I began walking quickly away as the smile formed on his lips. There was something that was just too easy about talking to this bunch of people. Usually I was good at keeping my distance, good at making the bare minimum of conversation. Some small part of me found something enticingly dangerous about actually trying to talk them, actually wanting to. But of course it was my brain that made me walk away, made me not glance back. Made me want to cut all ties, but keep only the knots that would benefit me. Brain over heart. Just like always.

I groaned when I saw my schedule. All the hard or mind-numbingly boring subjects had coalesced into one tedious timetable. "Joy," I muttered sarcastically.

"Describes my mood perfectly," said Piper as she walked up.

I crossed my arms, tucking the sheet of paper under my arm. "I'm glad _you're _having a good day. That makes one of us."

"What's wrong with your day?" she asked with a frown.

I raised my eyebrows at her but didn't answer.

"What?" she said, almost defensively.

"Well, first off I have to deal with receptionist who can't grasp the concept of organization. Then I walk into the gym and look like an idiot in front of the whole school, no thanks to _you_. Then I discover that I've got the most crap subjects in the history of crap subjects. Sound like much fun?"

Piper frowned quizzically at me. "What? You expected me to somehow stand up for you in front of the whole school? Need I remind you that we _aren't friends? _Who was it that kicked up a fuss about living with me? Who was it that had no sympathy for me over the situation with my dad? Oh, yeah, that's right, it was you. So don't give me that. Annabeth, I've known you for a day. I don't even know your last name!"

I narrowed my eyes at her. It was all true. And if I was honest with myself, I wasn't in this town to make friends. But neither was I there to make enemies. Finally, I sighed. "You know what? Fine. Maybe you don't give a crap about me. Maybe I don't give a care about your problems, either. But can we at least try to cooperate instead of deserting each other? I don't want to end up as bitter as Drew."

Piper looked at me doubtfully and then muttered, "Fine."

"And it's Chase."

"What?"

"My last name's Chase."

She cracked a small smile. "Funny," she said, "because you seem to be the one running."

The next hour passed unbearably slowly. When the bell finally rang the droning voice of the teacher had nearly lulled me to sleep. I was usually a good student but somehow my brain was about as absorbent as a lump of granite. The piercing shrill of the bell jolted me back into reality. The teacher was busy assigning several pages of homework. I sighed and glanced at the girl next to me.
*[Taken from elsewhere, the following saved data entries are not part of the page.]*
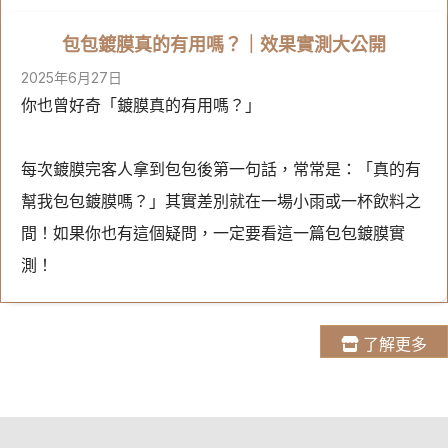
包包鍍膜真的有用嗎？｜效果實測大公開
2025年6月27日
你也曾好奇「鍍膜真的有用嗎？」
每次鍍膜完客人拿到包包後第一句話，常常是：「真的有
幫我包包鍍膜嗎？」其實差別就在一場小雨或一杯飲料之
間！如果你也有這個疑問，一定要看這一篇包包鍍膜實
測！
了解更多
"Do you have that copied down?" I asked her.

She smiled. "You a bit out of it today? I saw you arrive late at assembly."

I rubbed my temples. "Seems like the entire freaking world saw me arrive late at assembly."

The girl smiled. "I guess so. I'm Katie, by the way, Katie Gardner. You're Annabeth, right?"

"Yeah."

"Nice to meet you. Here," she handed me a bit of paper with the reading questions on it, "I've got a pretty good memory."

"Thanks," I scanned the reading quickly. "Does the teacher always assign this much work?"

Katie shrugged. "Depends. It's the start of the term so- Hey!"

A tall boy with mischievous blue eyes snuck up behind Katie and pulled on her hair ribbon until the bow came loose. He grinned roguishly as she turned to him and darted away, the blue silk trailing between his fingers.

"Travis Stoll! You get back here immediately! That ribbon was given to me by my grandmother!" Katie turned to me apologetically. "Sorry. He's up to his usual pranks. The first hour we're at school and he's already stolen something of mine. I'd better go chase him down. I hope the rest of your first day gets better. Bye!"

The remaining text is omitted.